Ciężko mi przyszło podjęcie decyzji, o zakończeniu znajomości z Lipskim, ale wiedziałam, że robiąc to – robie dobrze. Że wybieram jedyną słuszną drogę, że nic lepszego nie mogłabym zrobić. Pomimo tego, że się już zdążyłam do niego przyzwyczaić i zakuło mnie gdzieś w serduchu, gdy mówiłam "to jest nasze ostatnie spotkanie” to zdawałam sobie sprawę, że z czasem będzie jeszcze gorzej. Już teraz było to trudne zadanie, a później mogłoby być wręcz awykonalne. To był jedyny moment i ja ten moment wykorzystałam najlepiej jak umiałam.

Teraz pozostało mi tylko rozmówić się z Adamem. A właściwie przeprosić go za całe zajście, bo przecież walczył o mnie, a przynajmniej próbował. Zawahałam się stojąc przed jego drzwiami, ale przecież nie mogłam stchórzyć, bo musiałam liczyć się z tym, że będziemy się mijać na klatce. A nie chciałam mieć wrogów. Zapukałam, raz, drugi… i cisza. Najwidoczniej go nie było, a mi nie pozostało nic innego jak udać się do siebie i wziąć się za sprzątanie, by mama po powrocie poznała swój własny dom.

MIESIĄC PÓŹNIEJ

Wychodząc z domu, w biegu złapałam jabłko, które rzuciła mi mama. Miałam jakieś pięćset metrów do pokonania i tylko dwie minuty by zdążyć na ten przeklęty tramwaj, a typem sprintera zdecydowanie nie byłam.

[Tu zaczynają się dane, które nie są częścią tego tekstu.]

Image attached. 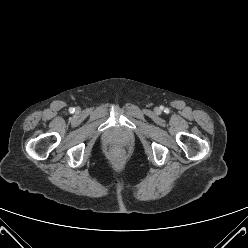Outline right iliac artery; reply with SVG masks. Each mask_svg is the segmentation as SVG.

"Cholera” – zaklęłam w duchu, uświadamiając sobie, że po powrocie ze szkoły odbije się od drzwi. Moje klucze zostały na biurku. Jasne stało się, że musiałam się wrócić, co za tym idzie – spóźnię się do szkoły. A jak na złość pierwsza była fizyka, więc nie było sensu się śpieszyć. Nie zamierzałam zafundować sobie jedynki. A korzystając z okazji, że miałam godzinę wolnego, po drodze do domu zaszłam jeszcze do piekarni, zaopatrując się w ciepłe bułki.

Do kuchni wpadłam jak w ferworze, wcale nie zauważając sceny rozgrywającej się właśnie w salonie. Był to nazbyt wielki szok, momentalnie zrobiło mi się czarno przed oczami…

Ocknęłam się na leżąc na kanapie, nade mną wciąż stały dwie te same osoby, które widziałam wcześniej i wtedy do mnie dotarło. Wyobraźnia nie spłatała mi figla, nie zamieniłam się na mózgi ze ślimakiem, ja to naprawdę widziałam, bo działo się to naprawdę!

- Wy… – wycedziłam przez usta tyle, ile byłam w stanie.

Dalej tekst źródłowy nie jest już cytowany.